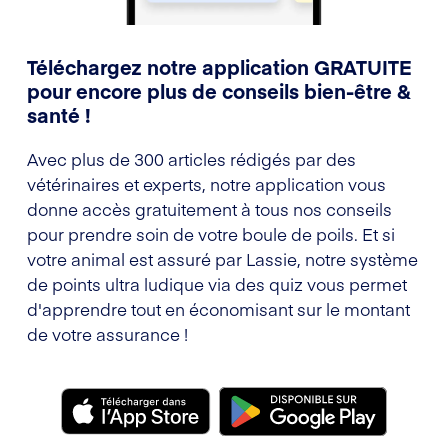
Téléchargez notre application GRATUITE
pour encore plus de conseils bien-être &
santé !
Avec plus de 300 articles rédigés par des
vétérinaires et experts, notre application vous
donne accès gratuitement à tous nos conseils
pour prendre soin de votre boule de poils. Et si
votre animal est assuré par Lassie, notre système
de points ultra ludique via des quiz vous permet
d'apprendre tout en économisant sur le montant
de votre assurance !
*****
* **Goal of the exercise**: Word for word, write out each line of the records, but leave the pictures behind.

* **Response area**:
Téléchargez notre application GRATUITE
pour encore plus de conseils bien-être &
santé !
Avec plus de 300 articles rédigés par des
vétérinaires et experts, notre application vous
donne accès gratuitement à tous nos conseils
pour prendre soin de votre boule de poils. Et si
votre animal est assuré par Lassie, notre système
de points ultra ludique via des quiz vous permet
d'apprendre tout en économisant sur le montant
de votre assurance !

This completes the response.